# flooring for a lousy basement floor?



## AtlanticWBConst. (May 12, 2006)

johnny331 said:


> .....
> Aside from a new slab, I've seen those raised flooring tiles at home depot. I've heard people talk about them, do they work? They have a sort of plastic frame on the bottom that keeps them 1/2" or so off the gound allowing airflow, and the top is like an osb material. It was $1.50 a sqft I believe. I don't want a finished basement, just a decent floor for my workshop/jam spot....

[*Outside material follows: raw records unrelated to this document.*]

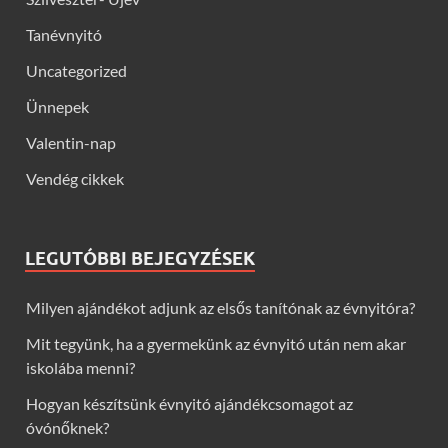
Tanévnyitó
Uncategorized
Ünnepek
Valentin-nap
Vendég cikkek
LEGUTÓBBI BEJEGYZÉSEK
Milyen ajándékot adjunk az elsős tanítónak az évnyitóra?
Mit tegyünk, ha a gyermekünk az évnyitó után nem akar
iskolába menni?
Hogyan készítsünk évnyitó ajándékcsomagot az
óvónőknek?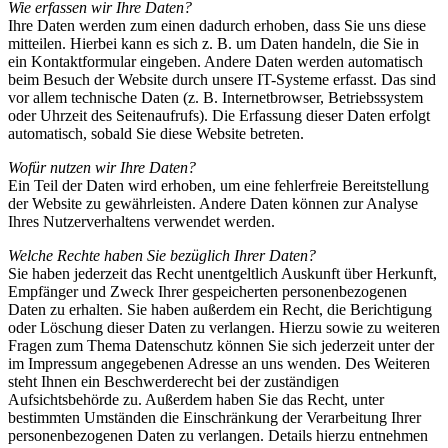
Wie erfassen wir Ihre Daten?
Ihre Daten werden zum einen dadurch erhoben, dass Sie uns diese
mitteilen. Hierbei kann es sich z. B. um Daten handeln, die Sie in
ein Kontaktformular eingeben. Andere Daten werden automatisch
beim Besuch der Website durch unsere IT-Systeme erfasst. Das sind
vor allem technische Daten (z. B. Internetbrowser, Betriebssystem
oder Uhrzeit des Seitenaufrufs). Die Erfassung dieser Daten erfolgt
automatisch, sobald Sie diese Website betreten.
Wofür nutzen wir Ihre Daten?
Ein Teil der Daten wird erhoben, um eine fehlerfreie Bereitstellung
der Website zu gewährleisten. Andere Daten können zur Analyse
Ihres Nutzerverhaltens verwendet werden.
Welche Rechte haben Sie bezüglich Ihrer Daten?
Sie haben jederzeit das Recht unentgeltlich Auskunft über Herkunft,
Empfänger und Zweck Ihrer gespeicherten personenbezogenen
Daten zu erhalten. Sie haben außerdem ein Recht, die Berichtigung
oder Löschung dieser Daten zu verlangen. Hierzu sowie zu weiteren
Fragen zum Thema Datenschutz können Sie sich jederzeit unter der
im Impressum angegebenen Adresse an uns wenden. Des Weiteren
steht Ihnen ein Beschwerderecht bei der zuständigen
Aufsichtsbehörde zu. Außerdem haben Sie das Recht, unter
bestimmten Umständen die Einschränkung der Verarbeitung Ihrer
personenbezogenen Daten zu verlangen. Details hierzu entnehmen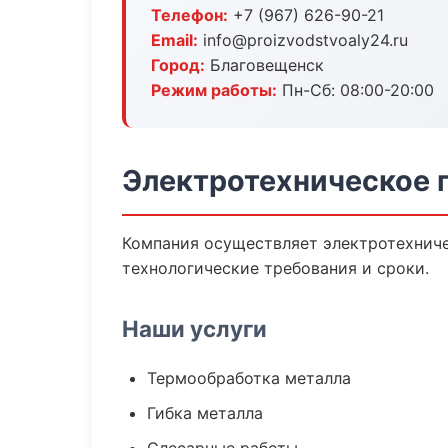
Телефон:
+7 (967) 626-90-21
Email:
info@proizvodstvoaly24.ru
Город:
Благовещенск
Режим работы:
Пн-Сб: 08:00-20:00
Электротехническое 
Компания осуществляет электротехниче
технологические требования и сроки.
Наши услуги
Термообработка металла
Гибка металла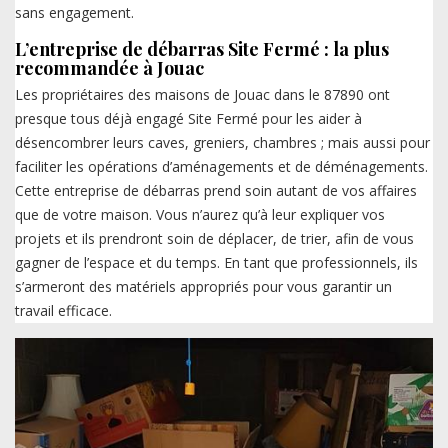
sans engagement.
L’entreprise de débarras Site Fermé : la plus
recommandée à Jouac
Les propriétaires des maisons de Jouac dans le 87890 ont
presque tous déjà engagé Site Fermé pour les aider à
désencombrer leurs caves, greniers, chambres ; mais aussi pour
faciliter les opérations d’aménagements et de déménagements.
Cette entreprise de débarras prend soin autant de vos affaires
que de votre maison. Vous n’aurez qu’à leur expliquer vos
projets et ils prendront soin de déplacer, de trier, afin de vous
gagner de l’espace et du temps. En tant que professionnels, ils
s’armeront des matériels appropriés pour vous garantir un
travail efficace.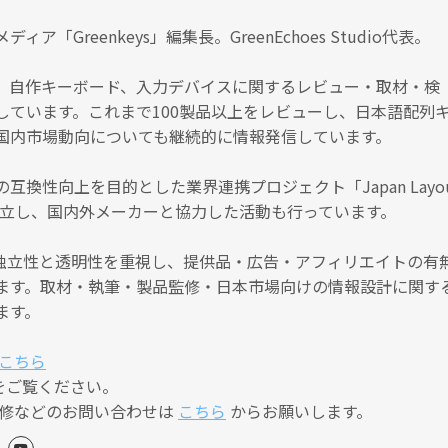
ア「Greenkeys」編集長。GreenEchoes Studio代表。
、自作キーボード、入力デバイスに関するレビュー・取材・検
しています。これまで100製品以上をレビューし、日本語配列
国内市場動向についても継続的に情報発信しています。
互換性向上を目的とした業界連携プロジェクト「Japan Layo
）」を設立し、国内外メーカーと協力した活動も行っています。
編集の独立性と透明性を重視し、提供品・広告・アフィリエイトの有
ます。取材・執筆・製品監修・日本市場向けの情報設計に関す
ます。
こちら
をご覧ください。
監修などのお問い合わせは
こちら
からお願いします。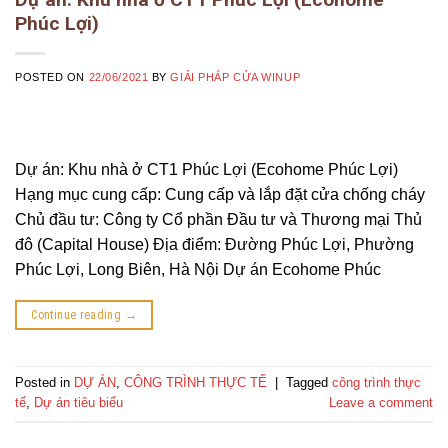
Phúc Lợi)
POSTED ON
22/06/2021
BY
GIẢI PHÁP CỬA WINUP
Dự án: Khu nhà ở CT1 Phúc Lợi (Ecohome Phúc Lợi)
Hạng mục cung cấp: Cung cấp và lắp đặt cửa chống cháy
Chủ đầu tư: Công ty Cổ phần Đầu tư và Thương mại Thủ
đô (Capital House) Địa điểm: Đường Phúc Lợi, Phường
Phúc Lợi, Long Biên, Hà Nội Dự án Ecohome Phúc
Continue reading
→
Posted in
DỰ ÁN
,
CÔNG TRÌNH THỰC TẾ
|
Tagged
công trình thực
tế
,
Dự án tiêu biểu
Leave a comment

You could do that. We like the product (Dricore Flooring). It's not cheap. 
LINK: http://www.dricore.com/en/eIndex.aspx

Do your pricing on it. Their website has information on how to calculate the amount of their product that you will need to do an area.
LINK: http://www.dricore.com/en/calculator.aspx

http://www.dricore.com/en/eIndex.aspx


----------



## johnny331 (May 29, 2007)

That's the product I was thinking of...

So this will really work for a damp basement, huh?
I'm going to tape a piece of 6-mil down and see how wet it gets, I'll try to post some pictures tomorrow.


----------



## AtlanticWBConst. (May 12, 2006)

FWIW - If you have a ''damp'' basement, the first rule - is to fix the damp issues - before you do any kind of work on it.


----------



## johnny331 (May 29, 2007)

well, do I really have any options at this point besides replacing the slab, which I simply can't afford for at least a while. 
What about those paint on sealant products, do you recommend any of those?


----------



## AtlanticWBConst. (May 12, 2006)

johnny331 said:


> ....What about those paint on sealant products, do you recommend any of those?


There's Drylok:

http://www.ugl.com/drylokMasonry/masonryWaterproofer/latex.php

http://www.ugl.com/drylockFaq.php

Zissner's:

http://www.zinsser.com/product_detail.asp?ProductID=77

http://www.rustoleum.com/product.asp?frm_product_id=696&SBL=5

Other:

http://www.amesresearch.com/basement.htm


----------